Moscou : Alexandre Cèdre
[Le Figaro, 27 avril 2005]

Dans l'ombre de l'affaire Youkos s'est jouée une partie de redistribution de cartes de l'or noir russe. L'incarcération de Mikhaïl Khodorkovski a permis d'affaiblir un oligarque célèbre que le Kremlin de Vladimir Poutine voyait déjà en potentiel concurrent politique. Mais les poursuites fiscales dirigées contre son groupe pétrolier, considéré il y a deux ans encore comme l'entreprise modèle de la Russie libérale, ont rempli un objectif sans doute plus important encore : la mise en place d'un nouveau pôle pétrolier contrôlé par l'État.
Deux mois après l'arrestation de Mikhaïl Khodorkovski, le parquet a en effet lancé en décembre 2003 des procédures parallèles contre Youkos, accusant le groupe d'avoir minimisé ses impôts en enregistrant des filiales dans des zones franches de Russie. Au fil des poursuites judiciaires, les arriérés n'ont cessé de croître. Le groupe s'est défendu et a expliqué que toutes les grandes compagnies pétrolières ont eu recours à cette technique financière, alors légale. Puis il a essayé de trouver un compromis et même de rembourser une partie de sa dette fiscale. Mais le gel de ses avoirs et l'interdiction de vendre ses actifs l'ont empêché de puiser dans ses réserves financières pour faire les versements au fisc. L'une des nombreuses contradictions de l'affaire.
La dette a fini par atteindre une somme colossale, quelque 27 milliards de dollars.

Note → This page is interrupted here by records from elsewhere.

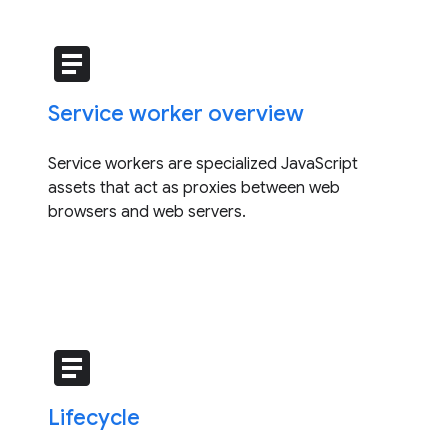
article
Service worker overview
Service workers are specialized JavaScript
assets that act as proxies between web
browsers and web servers.
article
Lifecycle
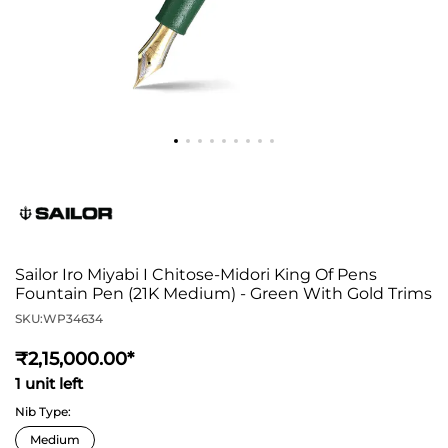
Sailor Iro Miyabi I Chitose-Midori King Of Pens
Fountain Pen (21K Medium) - Green With Gold Trims
SKU:
WP34634
2,15,000
.00*
1 unit left
Nib Type:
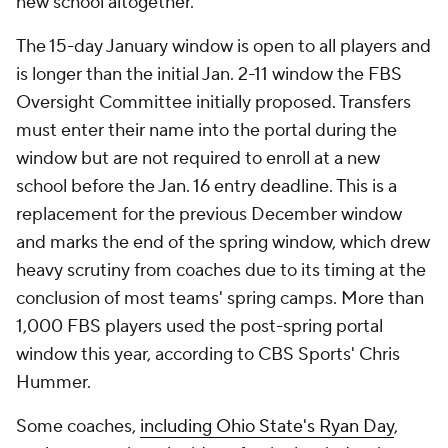
new school altogether.
The 15-day January window is open to all players and
is longer than the initial Jan. 2-11 window the FBS
Oversight Committee initially proposed. Transfers
must enter their name into the portal during the
window but are not required to enroll at a new
school before the Jan. 16 entry deadline. This is a
replacement for the previous December window
and marks the end of the spring window, which drew
heavy scrutiny from coaches due to its timing at the
conclusion of most teams' spring camps. More than
1,000 FBS players used the post-spring portal
window this year, according to CBS Sports' Chris
Hummer.
Some coaches,
including Ohio State's Ryan Day
,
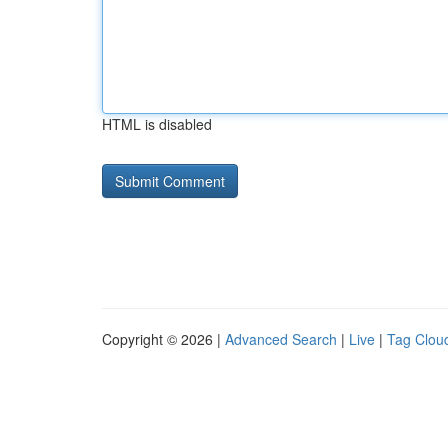
HTML is disabled
Copyright © 2026 |
Advanced Search
|
Live
|
Tag Clou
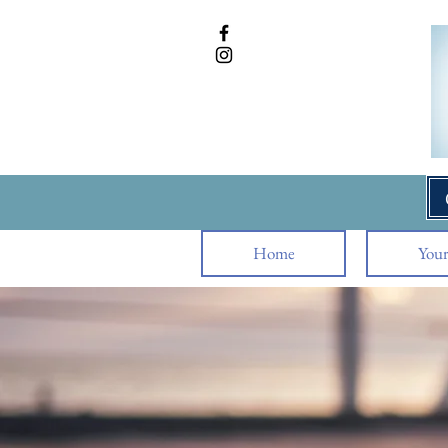
Home
Your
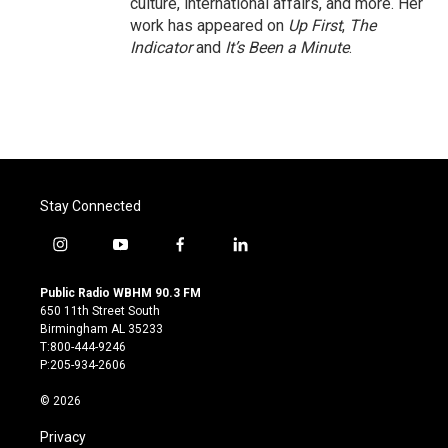
culture, international affairs, and more. Her
work has appeared on
Up First
,
The
Indicator
and
It’s Been a Minute
.
Stay Connected
i
y
f
l
n
o
a
i
s
u
c
n
Public Radio WBHM 90.3 FM
t
t
e
k
650 11th Street South
a
u
b
e
Birmingham AL 35233
g
b
o
d
T:800-444-9246
r
e
o
i
P:205-934-2606
a
k
n
m
© 2026
Privacy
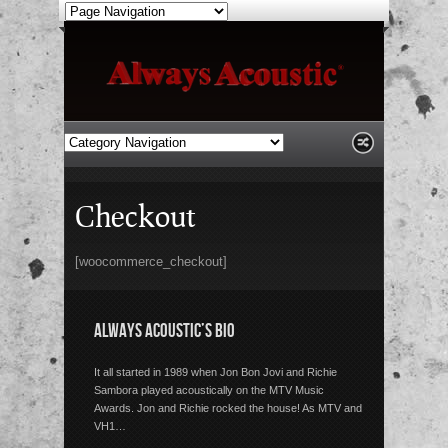
Checkout
[woocommerce_checkout]
ALWAYS ACOUSTIC’S BIO
It all started in 1989 when Jon Bon Jovi and Richie
Sambora played acoustically on the MTV Music
Awards. Jon and Richie rocked the house! As MTV and
VH1…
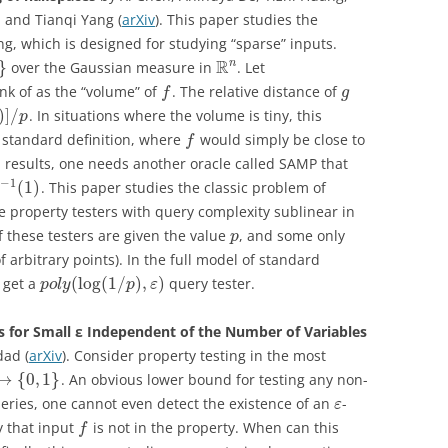
 and Tianqi Yang (
arXiv
). This paper studies the
ing, which is designed for studying “sparse” inputs.
R
n
}
over the Gaussian measure in
. Let
nk of as the “volume” of
. The relative distance of
f
g
)
]
/
. In situations where the volume is tiny, this
p
 standard definition, where
would simply be close to
f
ial results, one needs another oracle called SAMP that
−
1
(
1
)
. This paper studies the classic problem of
e property testers with query complexity sublinear in
f these testers are given the value
, and some only
p
 arbitrary points). In the full model of standard
(
log
(
1
/
)
,
)
 get a
query tester.
p
o
l
y
p
ε
 for Small ε Independent of the Number of Variables
ad (
arXiv
). Consider property testing in the most
→
{
0
,
1
}
. An obvious lower bound for testing any non-
ueries, one cannot even detect the existence of an
-
ε
y that input
is not in the property. When can this
f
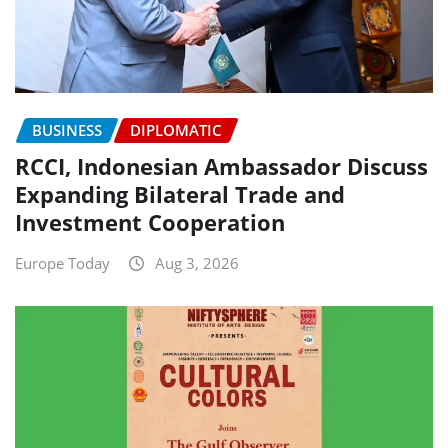
BUSINESS
DIPLOMATIC
RCCI, Indonesian Ambassador Discuss
Expanding Bilateral Trade and
Investment Cooperation
Europe Today
Aug 3, 2026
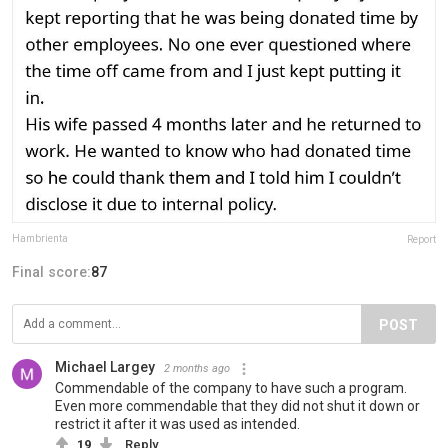
Hambrienta
Report
Final score:
87
POST
Michael Largey
2 months ago
Commendable of the company to have such a program.
Even more commendable that they did not shut it down or
restrict it after it was used as intended.
19
Reply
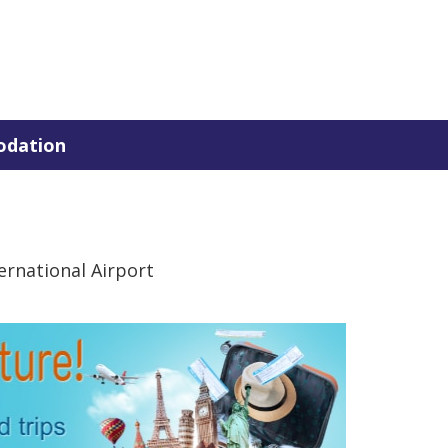
dation
rnational Airport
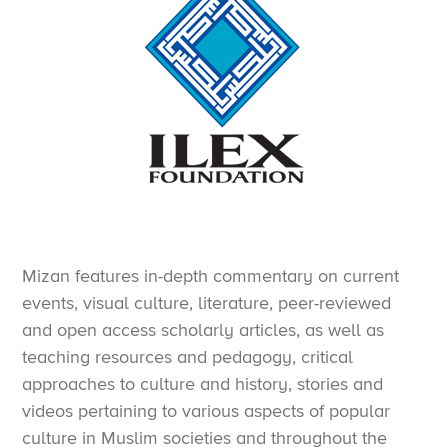
Mizan features in-depth commentary on current
events, visual culture, literature, peer-reviewed
and open access scholarly articles, as well as
teaching resources and pedagogy, critical
approaches to culture and history, stories and
videos pertaining to various aspects of popular
culture in Muslim societies and throughout the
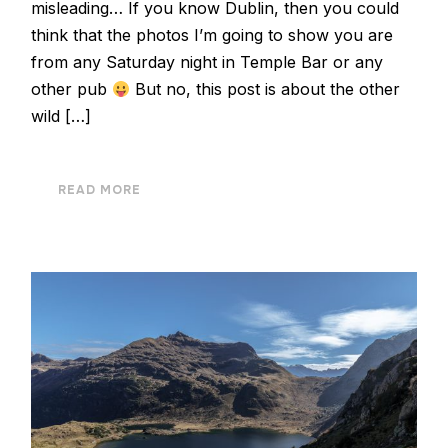
misleading… If you know Dublin, then you could
think that the photos I’m going to show you are
from any Saturday night in Temple Bar or any
other pub
But no, this post is about the other
wild […]
READ MORE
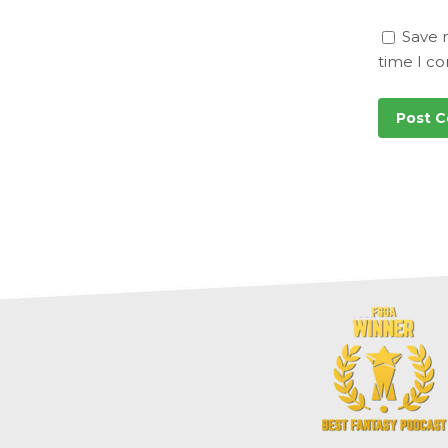
Save 
time I c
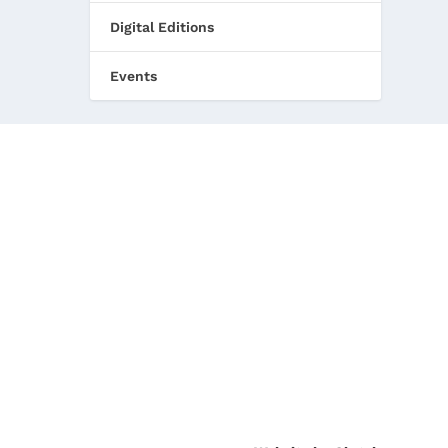
Digital Editions
Events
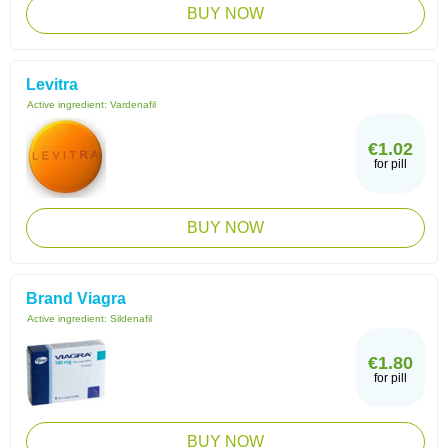
BUY NOW
Levitra
Active ingredient:
Vardenafil
€1.02
for pill
BUY NOW
Brand Viagra
Active ingredient:
Sildenafil
€1.80
for pill
BUY NOW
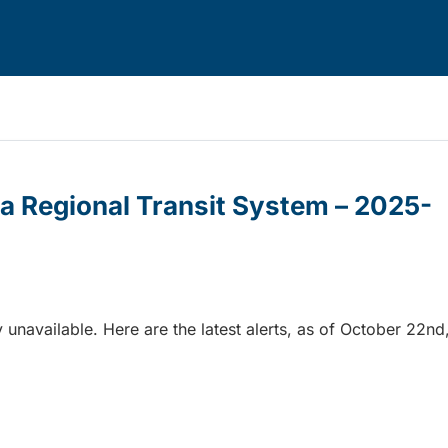
ria Regional Transit System – 2025-
 unavailable. Here are the latest alerts, as of October 22nd
ia Regional Transit System – 2025-10-22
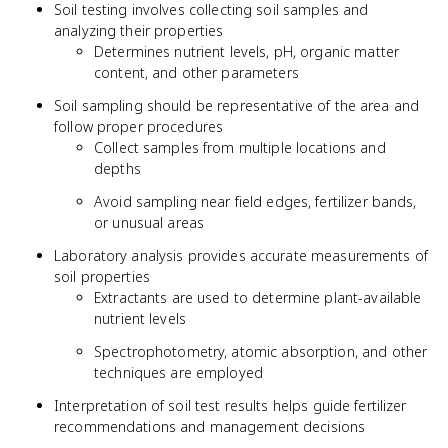
Soil testing involves collecting soil samples and
analyzing their properties
Determines nutrient levels, pH, organic matter
content, and other parameters
Soil sampling should be representative of the area and
follow proper procedures
Collect samples from multiple locations and
depths
Avoid sampling near field edges, fertilizer bands,
or unusual areas
Laboratory analysis provides accurate measurements of
soil properties
Extractants are used to determine plant-available
nutrient levels
Spectrophotometry, atomic absorption, and other
techniques are employed
Interpretation of soil test results helps guide fertilizer
recommendations and management decisions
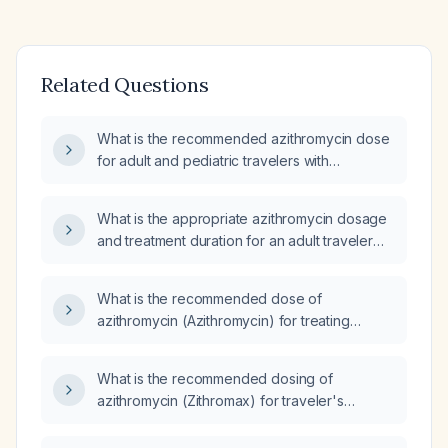
Related Questions
What is the recommended azithromycin dose
for adult and pediatric travelers with
uncomplicated diarrhea, including
contraindications?
What is the appropriate azithromycin dosage
and treatment duration for an adult traveler
with uncomplicated acute diarrhea?
What is the recommended dose of
azithromycin (Azithromycin) for treating
traveler's diarrhea (TD)?
What is the recommended dosing of
azithromycin (Zithromax) for traveler's
diarrhea?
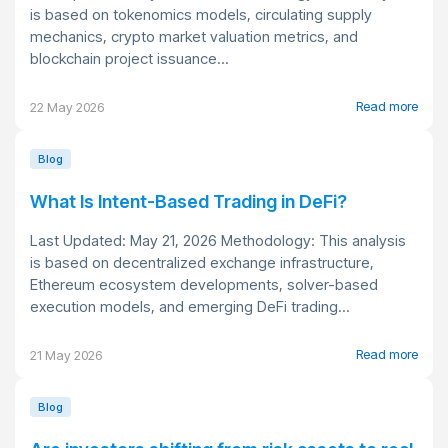
is based on tokenomics models, circulating supply
mechanics, crypto market valuation metrics, and
blockchain project issuance...
Read more
22 May 2026
Blog
What Is Intent-Based Trading in DeFi?
Last Updated: May 21, 2026 Methodology: This analysis
is based on decentralized exchange infrastructure,
Ethereum ecosystem developments, solver-based
execution models, and emerging DeFi trading...
Read more
21 May 2026
Blog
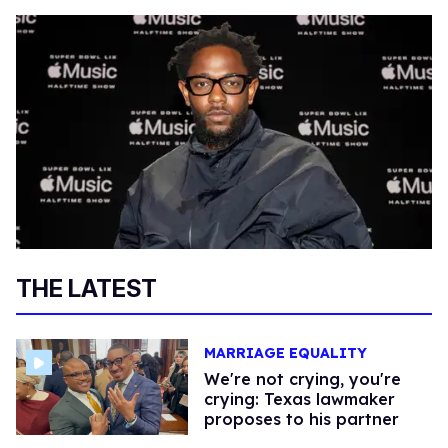
THE LATEST
MARRIAGE EQUALITY
We're not crying, you're
crying: Texas lawmaker
proposes to his partner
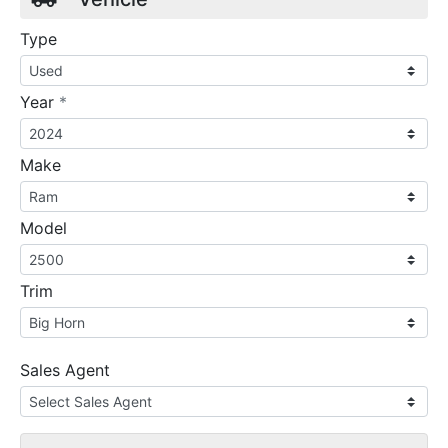
Type
required
Year
*
Make
Model
Trim
Sales Agent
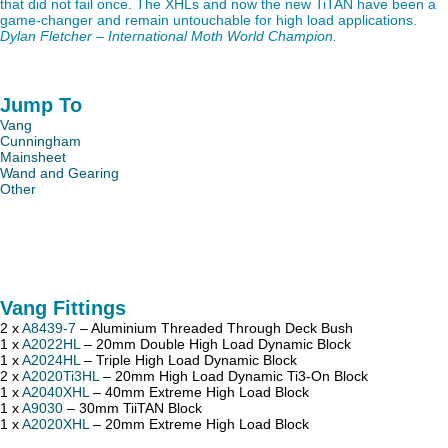
that did not fail once. The XHLs and now the new TiTAN have been a
game-changer and remain untouchable for high load applications.
Dylan Fletcher – International Moth World Champion.
Jump To
Vang
Cunningham
Mainsheet
Wand and Gearing
Other
Vang Fittings
2 x
A8439-7
– Aluminium Threaded Through Deck Bush
1 x
A2022HL
– 20mm Double High Load Dynamic Block
1 x
A2024HL
– Triple High Load Dynamic Block
2 x
A2020Ti3HL
– 20mm High Load Dynamic Ti3-On Block
1 x
A2040XHL
– 40mm Extreme High Load Block
1 x
A9030
– 30mm TiiTAN Block
1 x
A2020XHL
– 20mm Extreme High Load Block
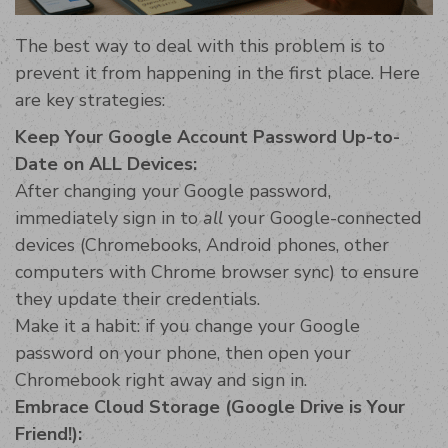
The best way to deal with this problem is to
prevent it from happening in the first place. Here
are key strategies:
Keep Your Google Account Password Up-to-
Date on ALL Devices:
After changing your Google password,
immediately sign in to
all
your Google-connected
devices (Chromebooks, Android phones, other
computers with Chrome browser sync) to ensure
they update their credentials.
Make it a habit: if you change your Google
password on your phone, then open your
Chromebook right away and sign in.
Embrace Cloud Storage (Google Drive is Your
Friend!):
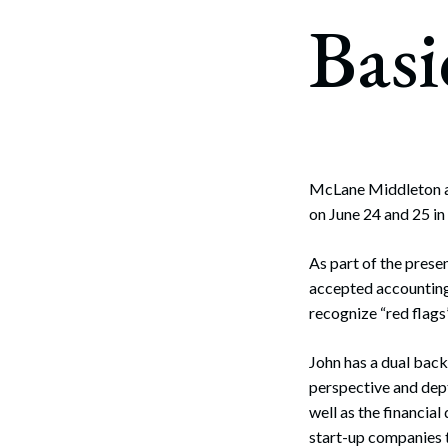
Corpo
Basi
Bankr
Gover
Busin
Immig
McLane Middleton 
on June 24 and 25 in
Non-P
Sport
As part of the presen
accepted accounting 
recognize “red flag
John has a dual back
perspective and dept
well as the financia
start-up companies t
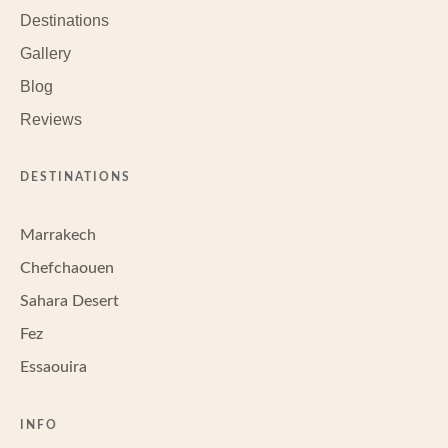
Destinations
Gallery
Blog
Reviews
DESTINATIONS
Marrakech
Chefchaouen
Sahara Desert
Fez
Essaouira
INFO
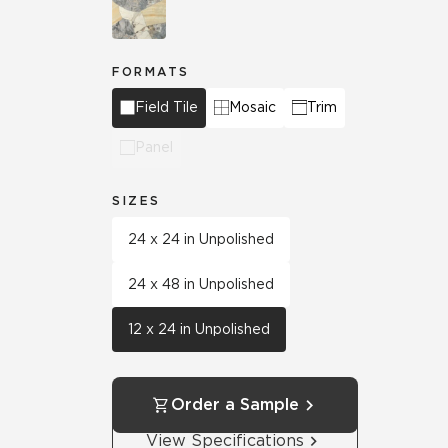
FORMATS
Field Tile
Mosaic
Trim
Panel
SIZES
24 x 24 in Unpolished
24 x 48 in Unpolished
12 x 24 in Unpolished
Order a Sample
View Specifications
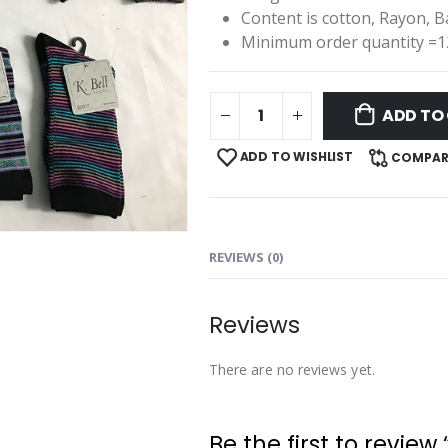
Content is cotton, Rayon, 
Minimum order quantity =1
ADD TO
ADD TO WISHLIST
COMPAR
REVIEWS (0)
Reviews
There are no reviews yet.
Be the first to review 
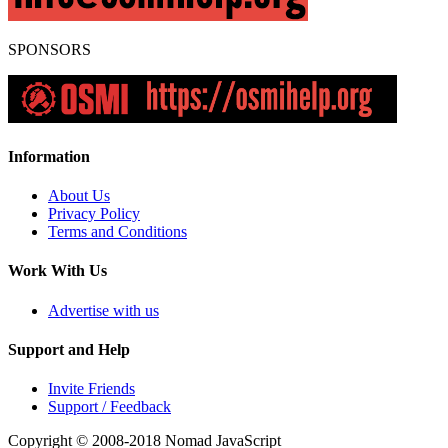
SPONSORS
Information
About Us
Privacy Policy
Terms and Conditions
Work With Us
Advertise with us
Support and Help
Invite Friends
Support / Feedback
Copyright © 2008-2018
Nomad JavaScript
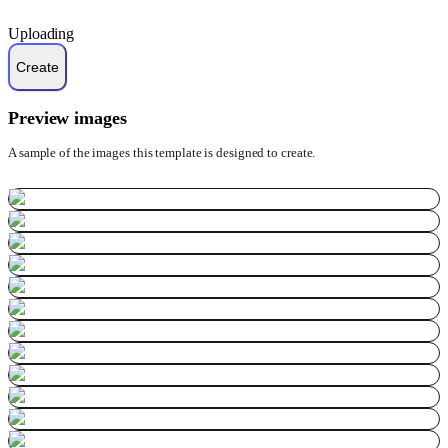
Uploading
Preview images
A sample of the images this template is designed to create.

Pour couvrir en partie ces arriérés, les services judiciaires, malgré des jugements initiaux contradictoires, ont ordonné la vente de Iouganskneftegaz, la principale filiale de Youkos qui, en Sibérie occidentale, pompait 60% de son pétrole, soit l'équivalent de la production de l'État du Texas.
Les médias pro-Kremlin ont présenté cette vente comme un «juste retour de balancier», dix ans après le rachat de Youkos par Mikhaïl Khodorkovski lors d'une privatisation arrangée d'avance. Mais les enchères qui, en décembre dernier, ont permis la nationalisation déguisée d'Iouganskneftegaz ont elles aussi été une parodie. Gazprom, le géant gazier en pleine stratégie de diversification dans le pétrole, voulait initialement acquérir la filiale. Une manoeuvre judiciaire de dernière minute de Youkos et des conflits d'intérêts autour du Kremlin ont toutefois déjoué son projet. C'est finalement Rosneft, la compagnie pétrolière publique en cours de fusion avec Gazprom, qui s'est retrouvé propriétaire de Iouganskneftegaz. Pour un prix discount : 9,5 milliards de dollars. Les analystes estimaient le prix réel à près du double de cette somme.
Cherchant comme souvent à satisfaire des publics opposés, Vladimir Poutine a jugé la vente tout à fait légale, mais il a aussi laissé Andrei Illarionov, son turbulent conseiller économique, qualifier ce rachat d'«escroquerie de l'année». Quant à Mikhaïl Khodorkovski, face à la lente désagrégation de Youkos, il a reconnu son impuissance depuis sa cage à barreaux où il s'apprête à être jugé aujourd'hui : «Tout le pays sait pourquoi j'ai été emprisonné. Pour que je ne gêne pas le dépeçage du groupe.»